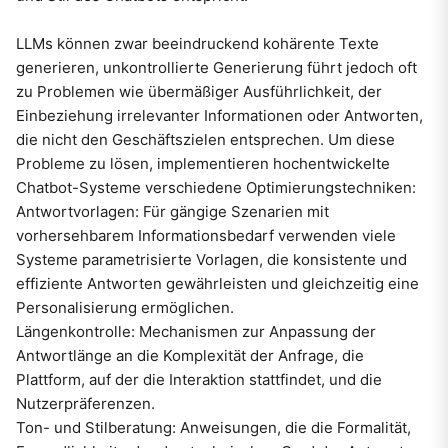
LLMs können zwar beeindruckend kohärente Texte
generieren, unkontrollierte Generierung führt jedoch oft
zu Problemen wie übermäßiger Ausführlichkeit, der
Einbeziehung irrelevanter Informationen oder Antworten,
die nicht den Geschäftszielen entsprechen. Um diese
Probleme zu lösen, implementieren hochentwickelte
Chatbot-Systeme verschiedene Optimierungstechniken:
Antwortvorlagen: Für gängige Szenarien mit
vorhersehbarem Informationsbedarf verwenden viele
Systeme parametrisierte Vorlagen, die konsistente und
effiziente Antworten gewährleisten und gleichzeitig eine
Personalisierung ermöglichen.
Längenkontrolle: Mechanismen zur Anpassung der
Antwortlänge an die Komplexität der Anfrage, die
Plattform, auf der die Interaktion stattfindet, und die
Nutzerpräferenzen.
Ton- und Stilberatung: Anweisungen, die die Formalität,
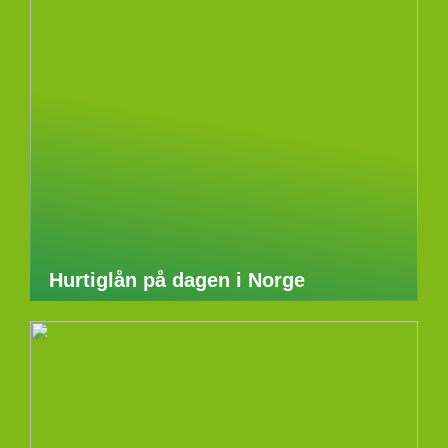
Hurtiglån på dagen i Norge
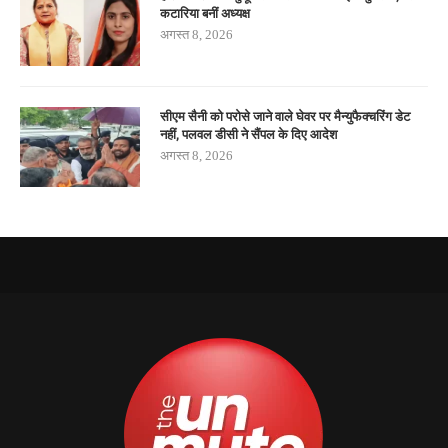
कटारिया बनीं अध्यक्ष
अगस्त 8, 2026
सीएम सैनी को परोसे जाने वाले घेवर पर मैन्युफैक्चरिंग डेट
नहीं, पलवल डीसी ने सैंपल के दिए आदेश
अगस्त 8, 2026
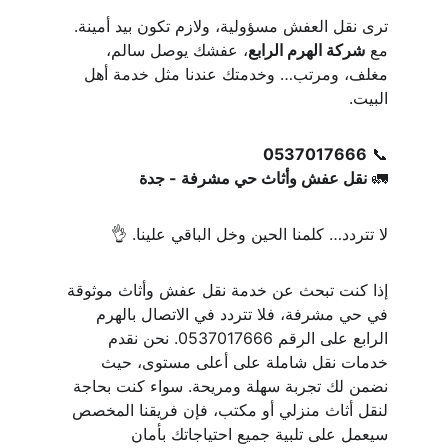
ترى نقل العفش مسؤولية، ولازم تكون بيد أمينة.
مع 
شركة الهرم الرابع
، عفشك يوصل سالم، 
مغلف، ومرتب… وخدمتك عندنا مثل خدمة أهل 
البيت.
0537017666
📞 
🚛 
نقل عفش وأثاث حي مشرفة - جدة
لا تتردد… كلمنا الحين وخل الباقي علينا. 👌
إذا كنت تبحث عن خدمة نقل عفش وأثاث موثوقة 
في حي مشرفة، فلا تتردد في الاتصال بالهرم 
الرابع على الرقم 0537017666. نحن نقدم 
خدمات نقل شاملة على أعلى مستوى، حيث 
نضمن لك تجربة سهلة ومريحة. سواء كنت بحاجة 
لنقل أثاث منزلي أو مكتب، فإن فريقنا المخصص 
سيعمل على تلبية جميع احتياجاتك بأمان 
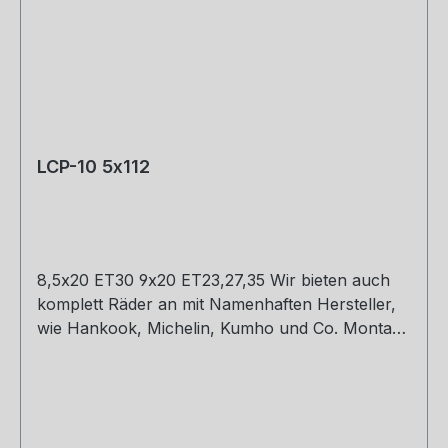
LCP-10 5x112
8,5x20 ET30 9x20 ET23,27,35 Wir bieten auch
komplett Räder an mit Namenhaften Hersteller,
wie Hankook, Michelin, Kumho und Co. Montage
und Versand. Schreibt uns gerne an.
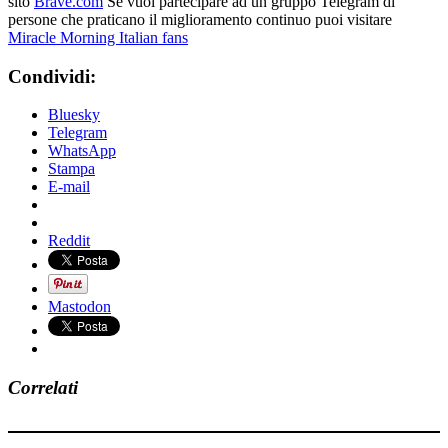
sito
Brave.com
Se vuoi partecipare ad un gruppo Telegram di
persone che praticano il miglioramento continuo puoi visitare
Miracle Morning Italian fans
Condividi:
Bluesky
Telegram
WhatsApp
Stampa
E-mail
Reddit
Mastodon
Correlati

Instructions for the task - From the entries above, copy exactly the lines starting at the one with "Systeme parametrisierte Vorlagen, die" and stopping at the one with "لا تتردد… كلمنا الحين وخل الباقي علينا. 👌", keeping both ends. Drop the pictures.

Answer box -
Systeme parametrisierte Vorlagen, die konsistente und
effiziente Antworten gewährleisten und gleichzeitig eine
Personalisierung ermöglichen.
Längenkontrolle: Mechanismen zur Anpassung der
Antwortlänge an die Komplexität der Anfrage, die
Plattform, auf der die Interaktion stattfindet, und die
Nutzerpräferenzen.
Ton- und Stilberatung: Anweisungen, die die Formalität,
Hurtiglån på dagen i Norge
कटारिया बनीं अध्यक्ष
अगस्त 8, 2026
सीएम सैनी को परोसे जाने वाले घेवर पर मैन्युफैक्चरिंग डेट
नहीं, पलवल डीसी ने सैंपल के दिए आदेश
अगस्त 8, 2026
ترى نقل العفش مسؤولية، ولازم تكون بيد أمينة.
مع 
شركة الهرم الرابع
، عفشك يوصل سالم، 
مغلف، ومرتب… وخدمتك عندنا مثل خدمة أهل 
البيت.
0537017666
📞 
🚛 
نقل عفش وأثاث حي مشرفة - جدة
لا تتردد… كلمنا الحين وخل الباقي علينا. 👌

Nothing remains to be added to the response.